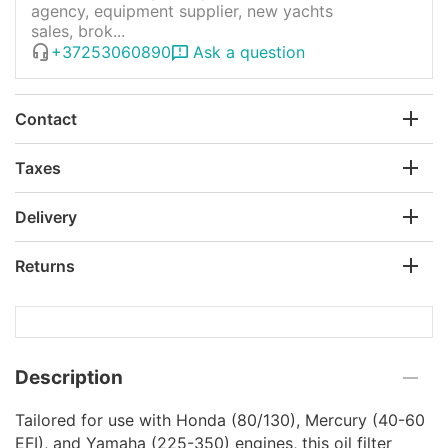
agency, equipment supplier, new yachts
sales, brok...
+37253060890
Ask a question
Contact
Taxes
Delivery
Returns
Description
Tailored for use with Honda (80/130), Mercury (40-60
EFI), and Yamaha (225-350) engines, this oil filter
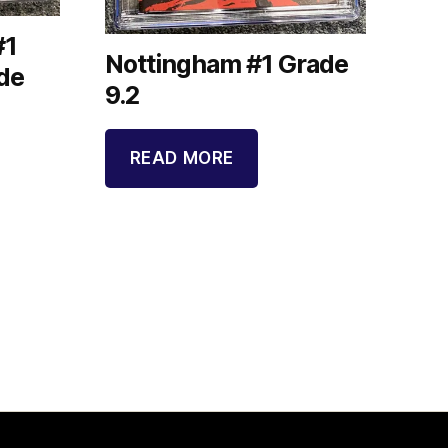
#1
Nottingham #1 Grade
de
9.2
READ MORE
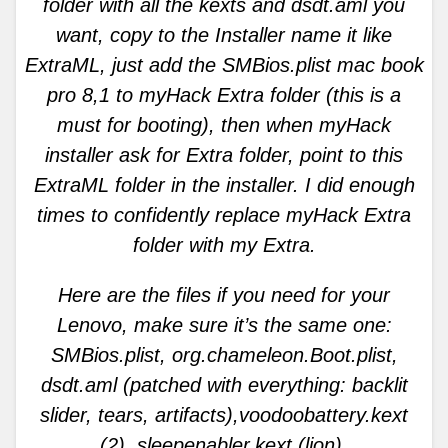
folder with all the kexts and dsdt.aml you
want, copy to the Installer name it like
ExtraML, just add the SMBios.plist mac book
pro 8,1 to myHack Extra folder (this is a
must for booting), then when myHack
installer ask for Extra folder, point to this
ExtraML folder in the installer. I did enough
times to confidently replace myHack Extra
folder with my Extra.
Here are the files if you need for your
Lenovo, make sure it’s the same one:
SMBios.plist, org.chameleon.Boot.plist,
dsdt.aml (patched with everything: backlit
slider, tears, artifacts),voodoobattery.kext
(2), sleepenabler.kext (lion),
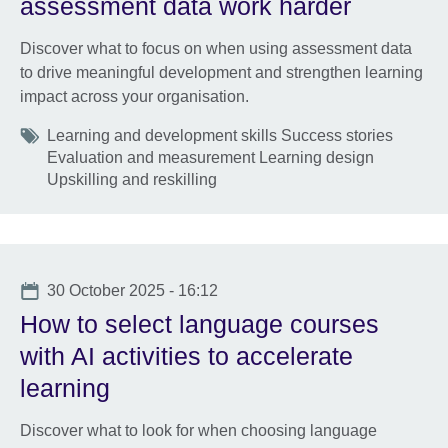
assessment data work harder
Discover what to focus on when using assessment data
to drive meaningful development and strengthen learning
impact across your organisation.
Tags
Learning and development skills Success stories
Evaluation and measurement Learning design
Upskilling and reskilling
Date
30 October 2025 - 16:12
How to select language courses
with AI activities to accelerate
learning
Discover what to look for when choosing language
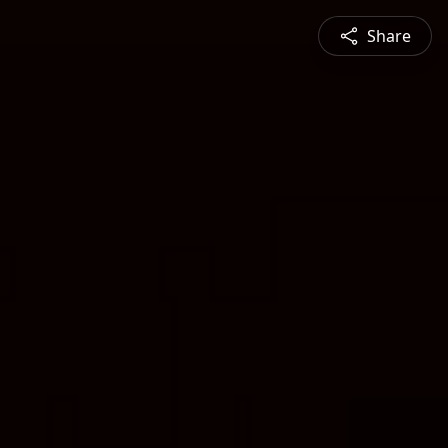
Share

--------------------

*What to do*: Return the full listing exactly as it appears above, without its pictures.

*Problem solution*:
agency, equipment supplier, new yachts
sales, brok...
+37253060890
Ask a question
Contact
Taxes
Delivery
Returns
Description
Tailored for use with Honda (80/130), Mercury (40-60
EFI), and Yamaha (225-350) engines, this oil filter
#1
Nottingham #1 Grade
de
9.2
READ MORE
folder with all the kexts and dsdt.aml you
want, copy to the Installer name it like
ExtraML, just add the SMBios.plist mac book
pro 8,1 to myHack Extra folder (this is a
must for booting), then when myHack
installer ask for Extra folder, point to this
ExtraML folder in the installer. I did enough
times to confidently replace myHack Extra
folder with my Extra.
Here are the files if you need for your
Lenovo, make sure it’s the same one:
SMBios.plist, org.chameleon.Boot.plist,
dsdt.aml (patched with everything: backlit
slider, tears, artifacts),voodoobattery.kext
(2), sleepenabler.kext (lion),
assessment data work harder
Discover what to focus on when using assessment data
to drive meaningful development and strengthen learning
impact across your organisation.
Tags
Learning and development skills Success stories
Evaluation and measurement Learning design
Upskilling and reskilling
Date
30 October 2025 - 16:12
How to select language courses
with AI activities to accelerate
learning
Discover what to look for when choosing language
Share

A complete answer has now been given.